We don’t have an immigration problem; we have a welfare-state problem. It used to be that immigrants came to America for freedom, and so America got most of the world’s best people. Since the rise of the welfare state, some still come here for freedom, but others come for handouts.

Quang Nguyen is an American patriot, emigrated from Vietnam in 1975 at age 13, who is here for freedom. It goes without saying that virtually all immigrants from Vietnam escaped unspeakable persecution from communists and arrived in America with virtually no material possessions and no knowledge of the English language.

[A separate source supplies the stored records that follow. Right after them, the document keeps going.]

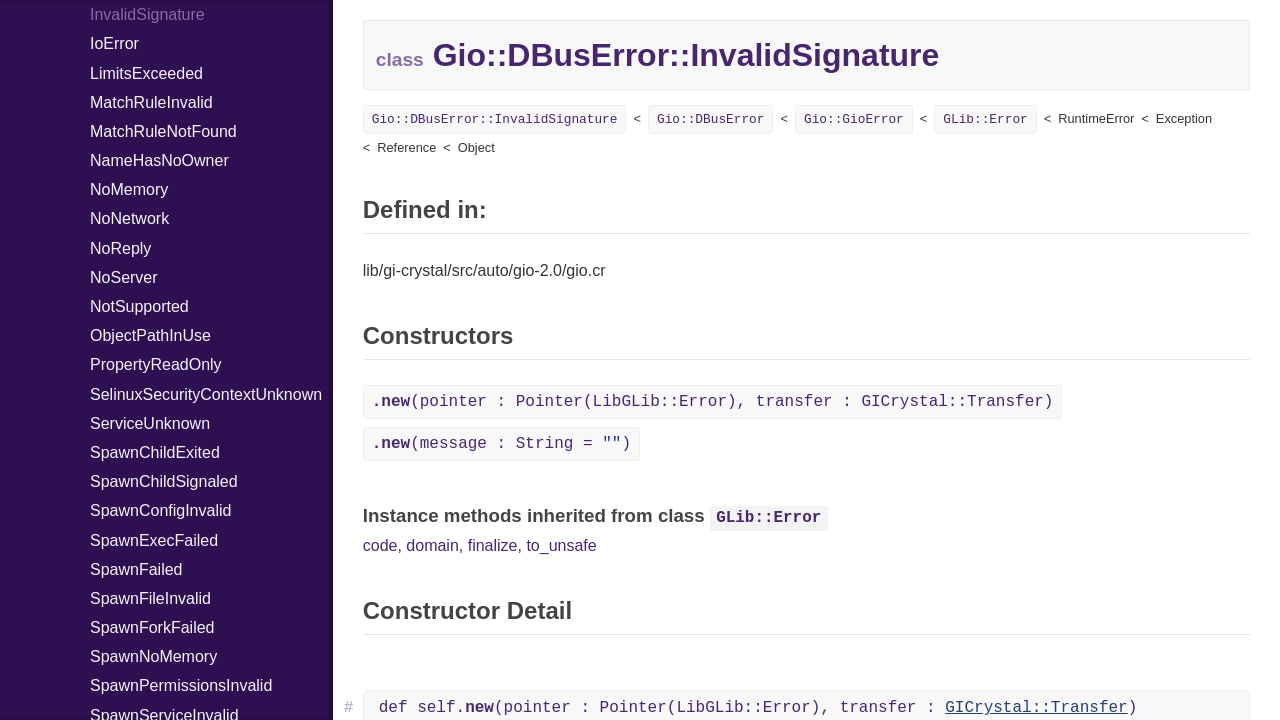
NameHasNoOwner (159, 160)
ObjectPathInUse (150, 335)
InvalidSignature (147, 14)
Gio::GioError (854, 119)
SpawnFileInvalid (150, 598)
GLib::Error (985, 119)
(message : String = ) (501, 444)
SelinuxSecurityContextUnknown (206, 394)
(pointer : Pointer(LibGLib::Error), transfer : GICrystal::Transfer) (713, 402)
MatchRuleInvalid (151, 102)
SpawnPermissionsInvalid (181, 685)
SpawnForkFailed (152, 627)
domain (432, 545)
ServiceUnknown (150, 423)
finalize (493, 545)
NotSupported (139, 306)
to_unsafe (561, 545)
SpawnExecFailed (154, 540)
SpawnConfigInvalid (160, 510)
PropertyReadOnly (156, 364)
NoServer (124, 277)
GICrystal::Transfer (1036, 708)
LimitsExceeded (146, 73)
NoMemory (129, 189)
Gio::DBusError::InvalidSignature (495, 119)
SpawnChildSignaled (164, 481)
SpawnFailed (136, 569)
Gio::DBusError (711, 119)
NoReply (120, 248)
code (380, 545)
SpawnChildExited (155, 452)
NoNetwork (129, 218)
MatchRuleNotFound (163, 131)
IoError (114, 43)
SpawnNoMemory (153, 656)
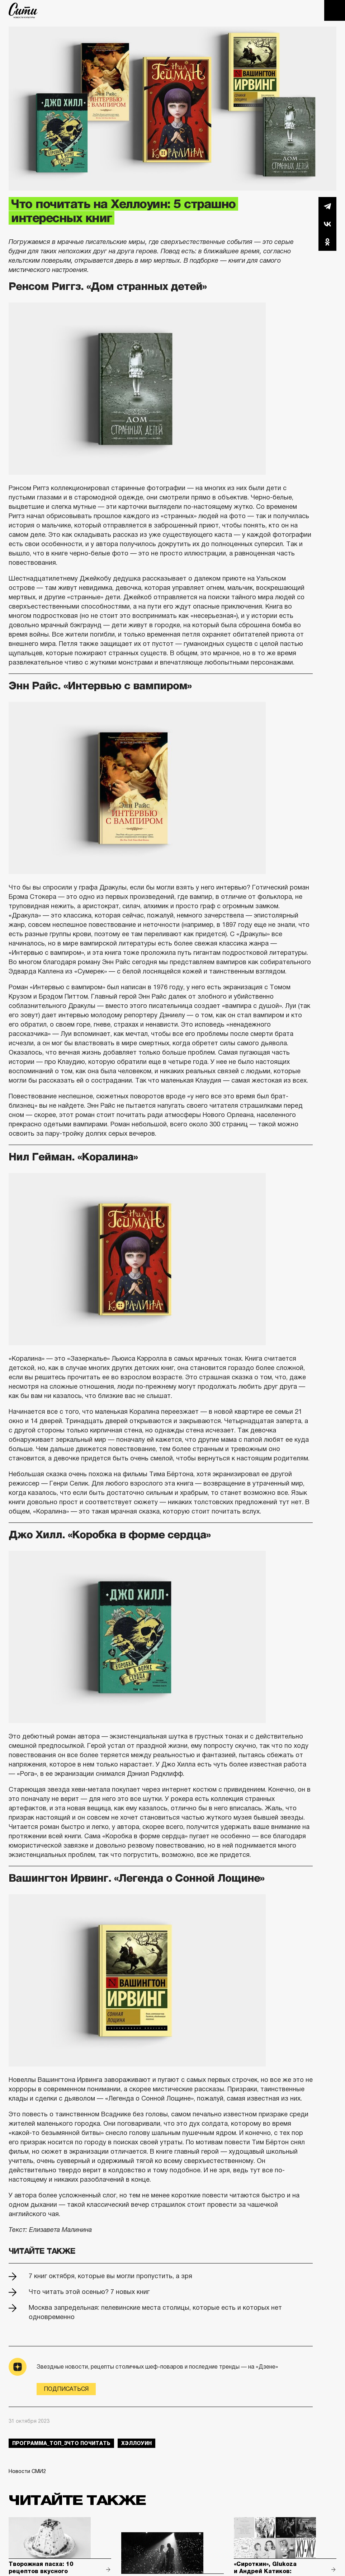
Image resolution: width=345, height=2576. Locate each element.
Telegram (327, 206)
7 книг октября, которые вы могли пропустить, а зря (110, 2276)
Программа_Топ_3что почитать (61, 2443)
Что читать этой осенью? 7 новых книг (89, 2291)
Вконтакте (327, 224)
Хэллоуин (136, 2443)
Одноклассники (327, 242)
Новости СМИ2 (27, 2471)
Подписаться (66, 2389)
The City (23, 10)
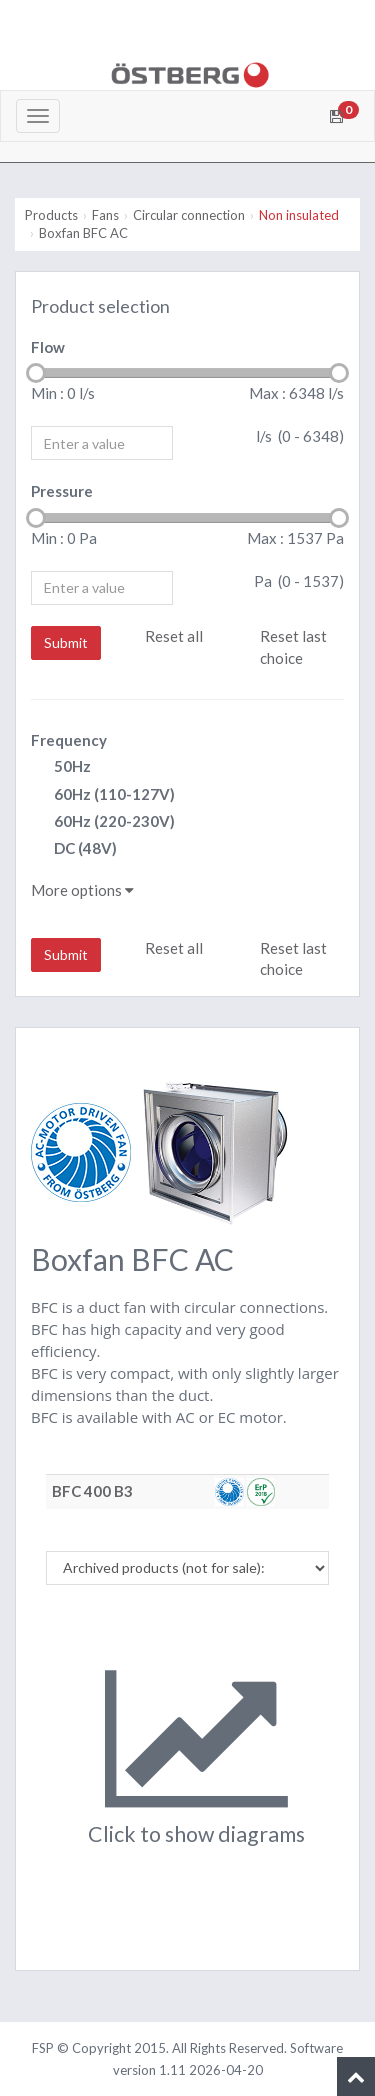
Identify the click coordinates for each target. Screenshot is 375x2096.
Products (51, 215)
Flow (48, 347)
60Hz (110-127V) (103, 795)
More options (82, 890)
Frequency (69, 740)
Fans (105, 215)
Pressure (62, 491)
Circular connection (189, 215)
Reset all (174, 636)
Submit (66, 642)
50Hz (61, 767)
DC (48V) (74, 849)
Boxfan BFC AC (83, 233)
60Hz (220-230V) (103, 822)
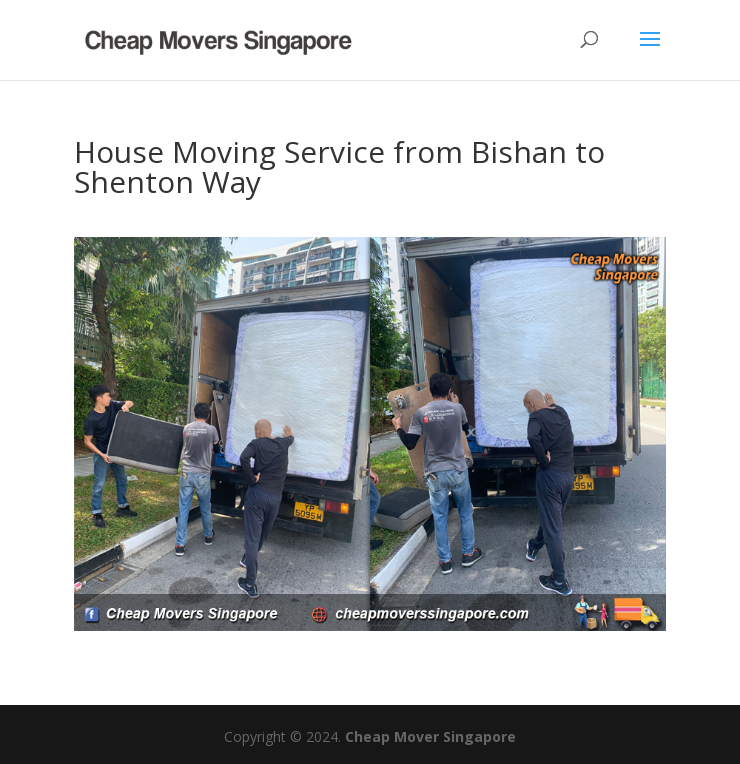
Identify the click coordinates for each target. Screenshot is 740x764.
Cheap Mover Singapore (430, 736)
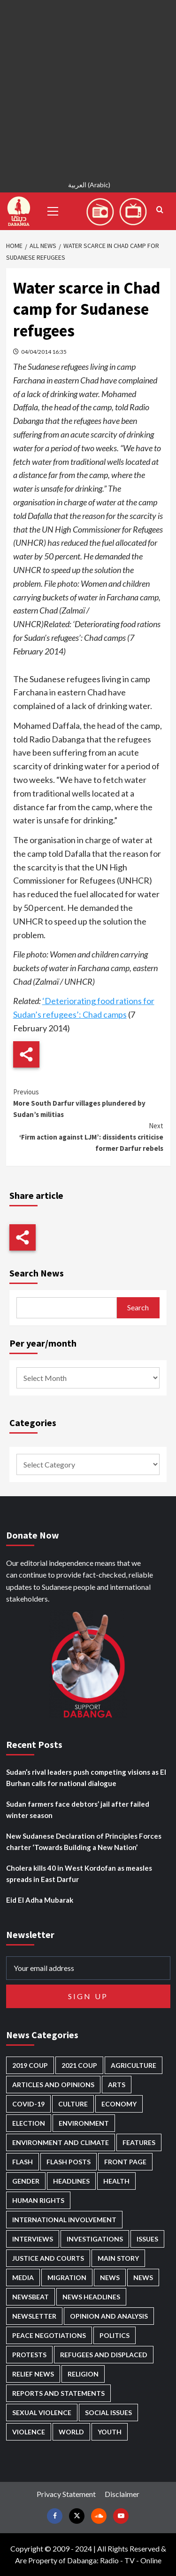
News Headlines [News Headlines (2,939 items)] (91, 2297)
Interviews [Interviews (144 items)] (32, 2239)
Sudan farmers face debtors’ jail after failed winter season (77, 1809)
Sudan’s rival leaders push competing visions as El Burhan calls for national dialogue (86, 1777)
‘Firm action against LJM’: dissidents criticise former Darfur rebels (88, 1136)
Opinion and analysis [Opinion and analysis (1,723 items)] (109, 2316)
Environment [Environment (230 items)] (84, 2123)
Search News (36, 1273)
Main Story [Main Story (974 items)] (118, 2258)
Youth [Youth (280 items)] (110, 2432)
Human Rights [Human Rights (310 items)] (38, 2200)
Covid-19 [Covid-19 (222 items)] (28, 2104)
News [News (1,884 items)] (143, 2277)
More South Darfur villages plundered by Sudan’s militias (88, 1102)
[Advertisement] (88, 88)
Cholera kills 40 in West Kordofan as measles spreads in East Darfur (79, 1873)
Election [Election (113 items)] (28, 2123)
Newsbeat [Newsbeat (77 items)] (30, 2297)
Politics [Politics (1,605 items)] (114, 2335)
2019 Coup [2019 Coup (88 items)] (30, 2065)
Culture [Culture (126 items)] (73, 2104)
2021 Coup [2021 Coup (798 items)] (79, 2065)
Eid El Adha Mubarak (39, 1900)
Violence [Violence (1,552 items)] (28, 2432)
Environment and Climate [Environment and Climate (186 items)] (60, 2142)
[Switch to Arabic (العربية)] (88, 186)
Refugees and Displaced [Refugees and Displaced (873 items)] (103, 2355)
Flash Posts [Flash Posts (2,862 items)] (68, 2162)
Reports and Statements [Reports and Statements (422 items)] (58, 2393)
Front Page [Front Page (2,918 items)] (125, 2162)
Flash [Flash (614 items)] (22, 2162)
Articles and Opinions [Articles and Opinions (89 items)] (53, 2085)
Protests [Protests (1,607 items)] (29, 2355)
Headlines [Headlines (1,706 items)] (71, 2181)
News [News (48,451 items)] (110, 2277)
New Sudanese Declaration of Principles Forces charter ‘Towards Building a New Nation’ (83, 1841)
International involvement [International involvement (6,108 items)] (64, 2220)
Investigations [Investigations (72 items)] (95, 2239)
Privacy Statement (66, 2493)
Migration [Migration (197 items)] (66, 2277)
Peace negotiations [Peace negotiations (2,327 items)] (49, 2335)
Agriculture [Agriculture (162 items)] (133, 2065)
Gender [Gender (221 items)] (25, 2181)
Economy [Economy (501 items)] (119, 2104)
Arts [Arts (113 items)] (116, 2085)
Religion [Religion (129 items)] (83, 2374)
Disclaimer (122, 2493)
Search (138, 1307)
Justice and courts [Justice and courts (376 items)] (48, 2258)
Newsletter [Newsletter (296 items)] (34, 2316)
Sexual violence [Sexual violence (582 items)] (41, 2412)
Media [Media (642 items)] (23, 2277)
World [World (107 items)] (71, 2432)
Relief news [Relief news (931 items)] (33, 2374)
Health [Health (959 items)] (116, 2181)
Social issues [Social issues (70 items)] (108, 2412)
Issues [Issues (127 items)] (147, 2239)
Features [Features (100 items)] (138, 2142)
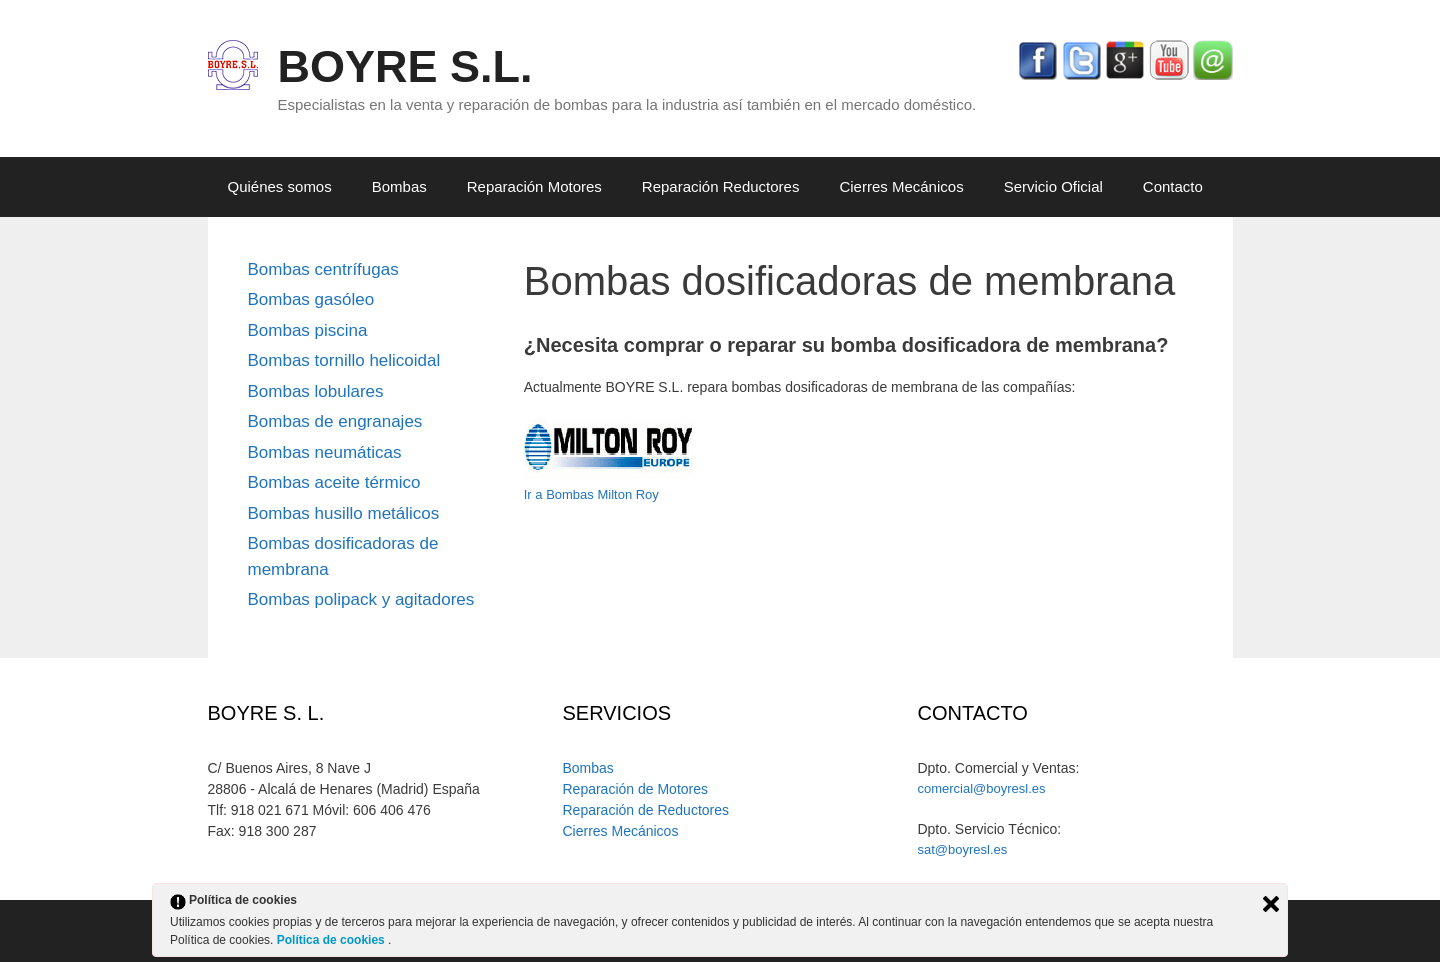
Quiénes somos (280, 186)
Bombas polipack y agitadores (361, 599)
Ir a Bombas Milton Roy (591, 494)
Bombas (399, 186)
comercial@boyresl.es (981, 788)
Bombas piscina (308, 330)
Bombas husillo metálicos (344, 513)
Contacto (1173, 186)
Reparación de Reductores (645, 810)
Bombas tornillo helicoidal (344, 360)
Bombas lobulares (316, 391)
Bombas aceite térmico (334, 482)
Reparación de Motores (635, 789)
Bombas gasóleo (311, 299)
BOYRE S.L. (405, 66)
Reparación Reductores (721, 186)
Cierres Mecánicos (901, 186)
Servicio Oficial (1053, 186)
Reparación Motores (534, 186)
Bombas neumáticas (325, 452)
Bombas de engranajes (335, 421)
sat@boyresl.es (962, 849)
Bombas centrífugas (323, 269)
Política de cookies (332, 940)
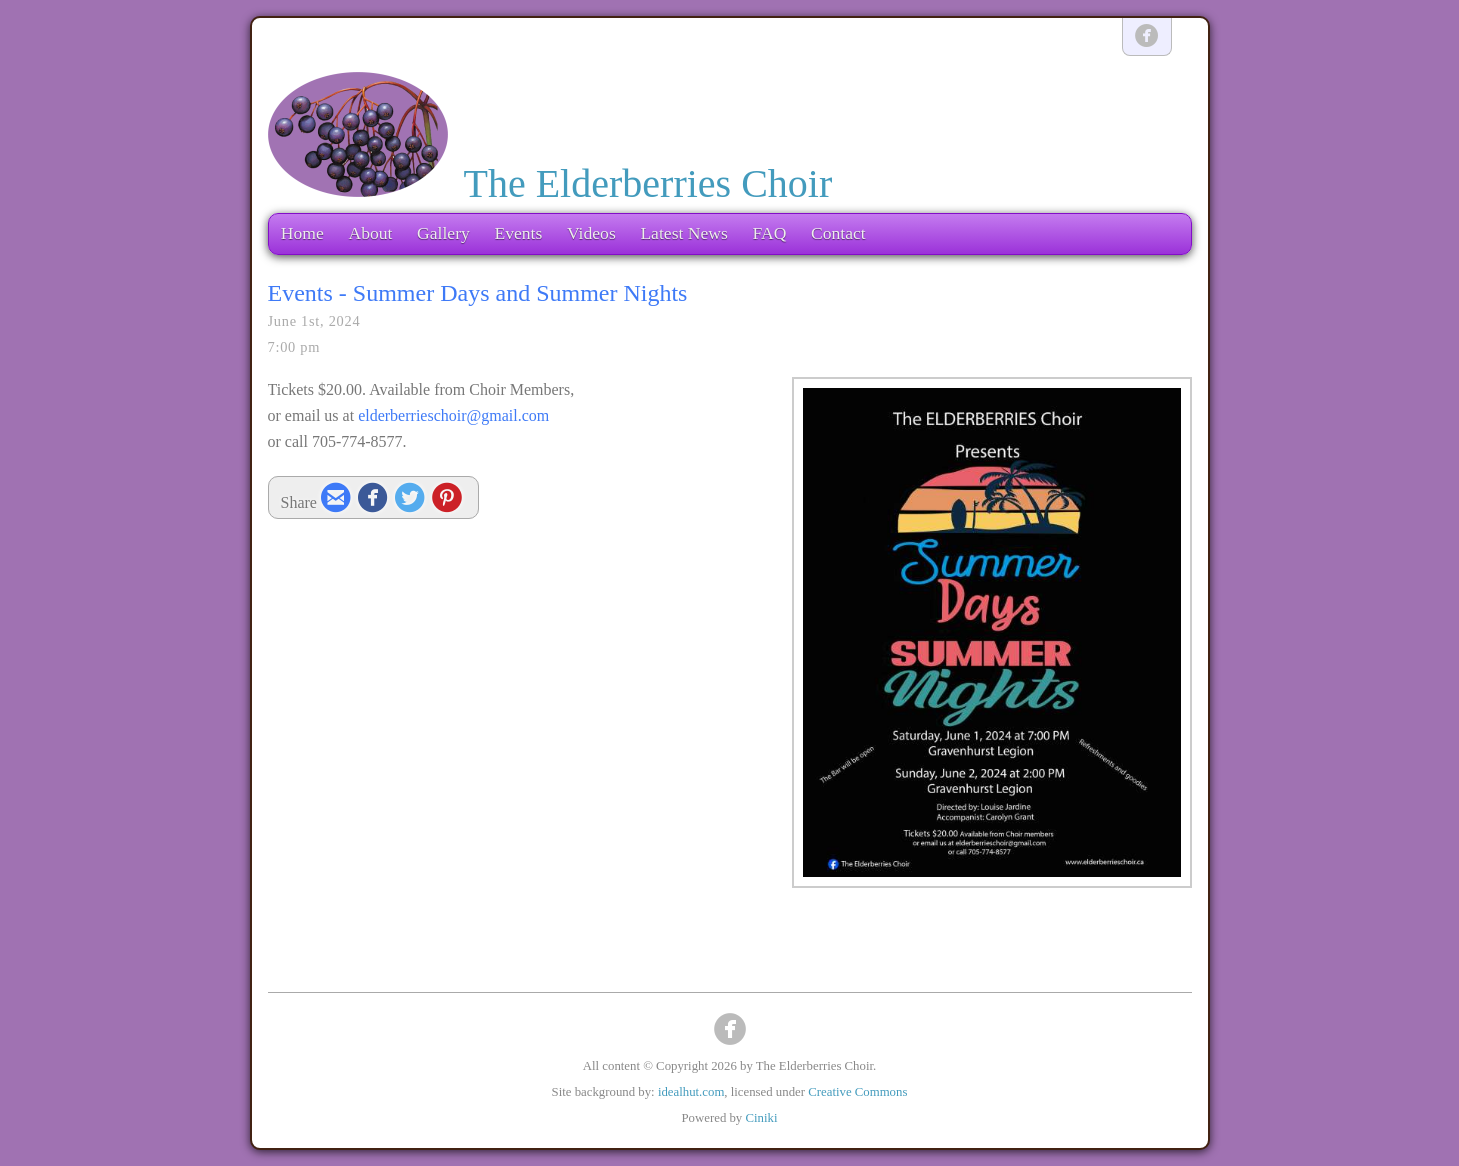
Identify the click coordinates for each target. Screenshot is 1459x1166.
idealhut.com (691, 1092)
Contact (838, 233)
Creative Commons (857, 1092)
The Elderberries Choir (648, 183)
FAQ (769, 233)
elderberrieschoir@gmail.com (453, 415)
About (370, 233)
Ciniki (761, 1118)
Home (302, 233)
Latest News (683, 233)
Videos (591, 233)
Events (518, 233)
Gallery (443, 233)
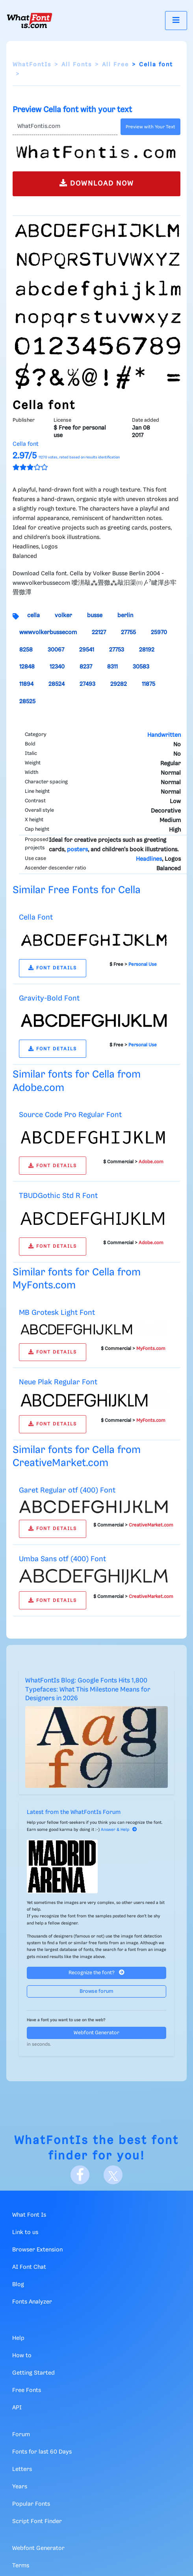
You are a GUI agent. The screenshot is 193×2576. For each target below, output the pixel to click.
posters (77, 850)
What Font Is (29, 2215)
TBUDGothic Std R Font (58, 1196)
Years (19, 2487)
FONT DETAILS (52, 968)
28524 (56, 684)
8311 (112, 667)
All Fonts (76, 65)
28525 (27, 701)
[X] (113, 2174)
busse (94, 615)
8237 (86, 667)
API (17, 2408)
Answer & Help (119, 1829)
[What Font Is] (29, 20)
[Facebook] (80, 2174)
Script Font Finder (37, 2521)
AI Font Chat (29, 2267)
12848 (27, 667)
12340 (57, 667)
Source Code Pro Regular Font (70, 1115)
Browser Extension (37, 2250)
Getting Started (33, 2373)
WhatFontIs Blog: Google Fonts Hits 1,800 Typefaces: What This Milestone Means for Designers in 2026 (87, 1689)
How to (22, 2356)
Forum (21, 2434)
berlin (125, 615)
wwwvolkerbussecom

Today, Quang is the founder and President of his own advertising agency, Caddis Advertising.

Quang also co-founded an organization called Patriot Network Productions. The Web site states,

Quang has deep affection and respect for Vietnamese and American Veterans who fought for freedom and against communism in his old country of Vietnam. He realizes that his personal freedom and liberty are given to him by those who fought and bled in a rather unpopular war.

With an invitation and permission of time, Quang travels to visit with Vietnam Veterans to speak and give thanks and appreciation for the life given to him by their blood and sweat.

It is a tragic irony that the evil of collectivism, which Quang escaped as a child, is now destroying America from within. Quang discussed this predicament on a recent episode of The Victoria Jackson Show entitled “Vietnamese Survivor Escapes Communism Only To Find It In America.” Speaking of the Obama Administration and his personal experience under communism, Quang says, “Socialism is just a stepping stone to communism, and the only difference between the two is that one has an AK-47 and one hasn’t gotten one yet.”

Quang is a vivid illustration of the principles of free will and individual rights. Contrast the Occupy Wall Streeters —privileged parasites who are never satisfied with the loot that the government plunders for them—with Quang, who eschews handouts from government, learns a new language in a new land, works fourteen-hour days, and earns his own living.

Quang chooses to be productive, not by chanting that he wants to force someone to give him a job, but by choosing every second of every fourteen-hour workday to focus his mind. To the extent that individual rights are still protected in America, Quang owns what he earns—no more and no less. That is enough for Quang and for any other true American.